On a lighter note, I had to ask bing chat to explain your post to me. (addicted to chats)

No creating a thread is too consuming. Watching a video is also time intensive activity. In no way I am saying the resources you have created aren’t useful.

But I prefer to chat my way through for learning.

Excellent, trying to upload this to my chatbot to process. Thanks a bunch again.

Tight budgets! Might get it later, but trying to use the free resources whatever available. appreciate the recommendation :pray:

Yes, using the PDF of the same. As chats are so far only PDF accessible as web scraping is still a dirty topic.

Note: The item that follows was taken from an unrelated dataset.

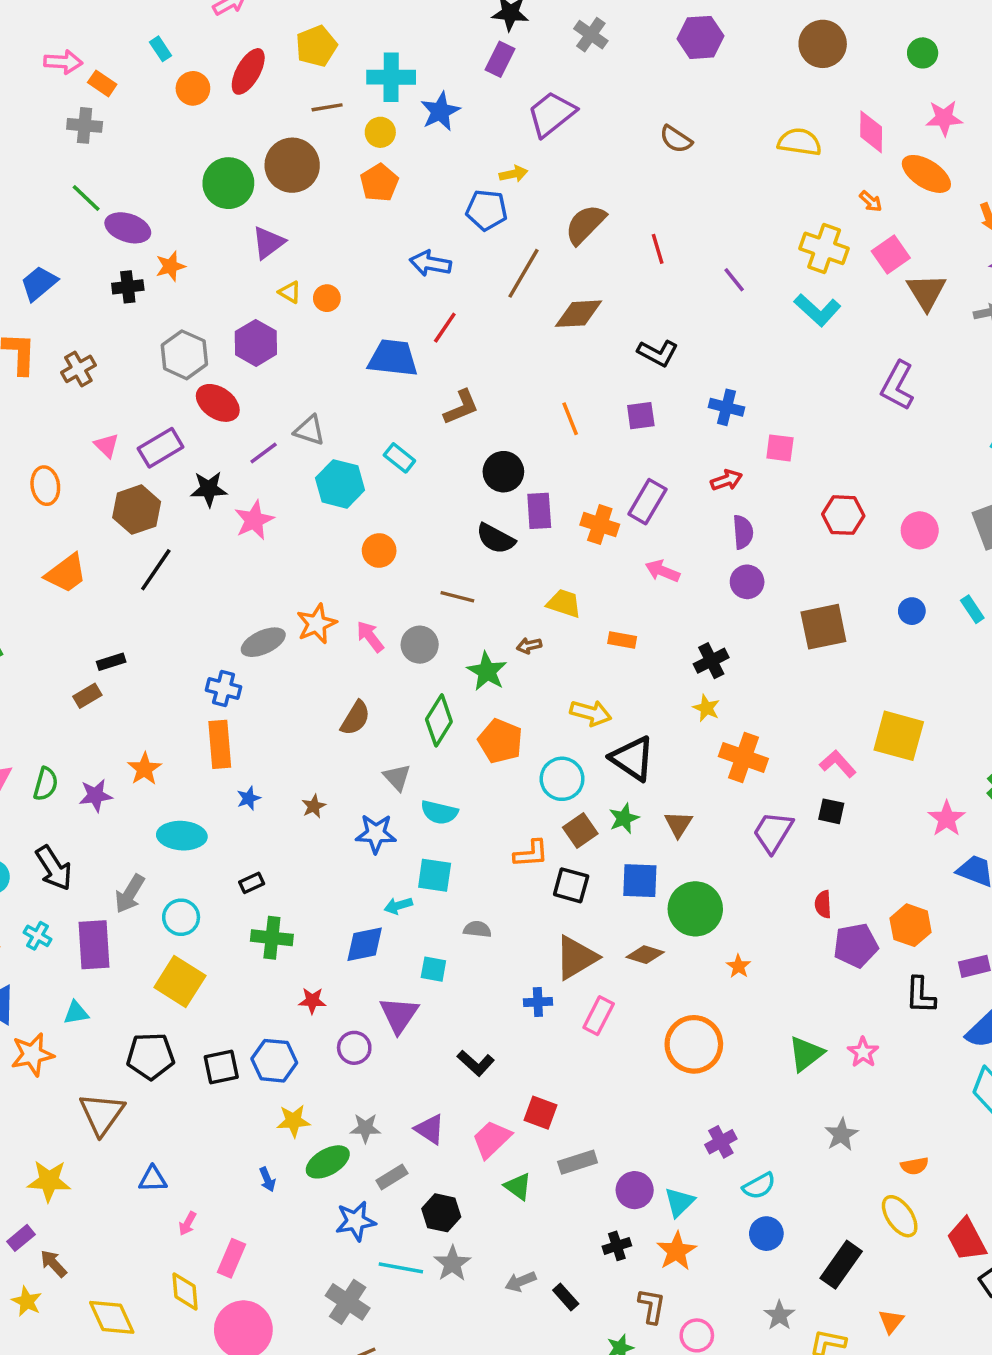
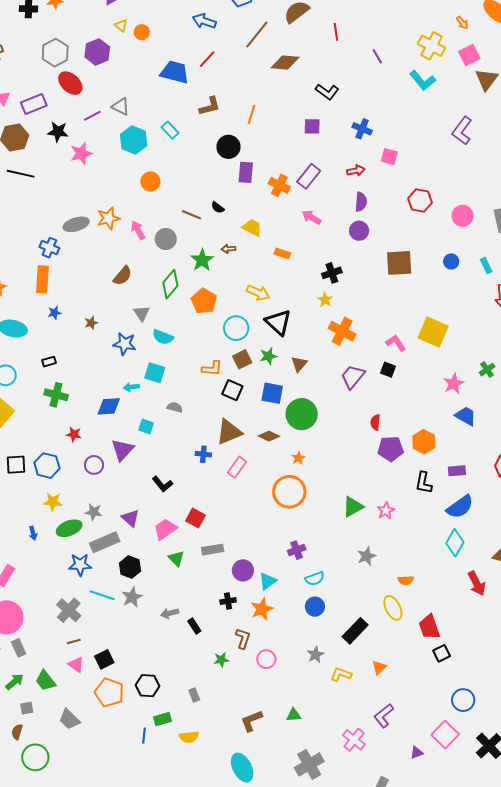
orange line: (570, 419) -> (251, 114), moved, turned 30
black semicircle: (496, 539) -> (218, 208), moved, size x0.6
black line: (156, 570) -> (21, 174), turned 60
orange star: (738, 966) -> (298, 458), moved
gray rectangle: (392, 1177) -> (105, 542), size x1.6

FWIW, aTbRef’s TBX and images are offered for download and all content is under a Creative Commons — Attribution-NonCommercial-ShareAlike 4.0 International — CC BY-NC-SA 4.0 licence. You can always download those and make a local website and scape that: the licence doesn’t stop re-use of the info and scraping your own hard drive isn’t leeching of anyone’s server :).

Or you can print the TBX to PDF - see note (in the TBX, not on the website) ‘print-export-source notes’. note that unless you can purge an old PDF from the LLM, you might want to hold off on the latter as v9.6.0 should be with us soon. I just checked and there are 109 new/changed pages + over 60 changes/fixes not explicitly marked but summarised in the change log.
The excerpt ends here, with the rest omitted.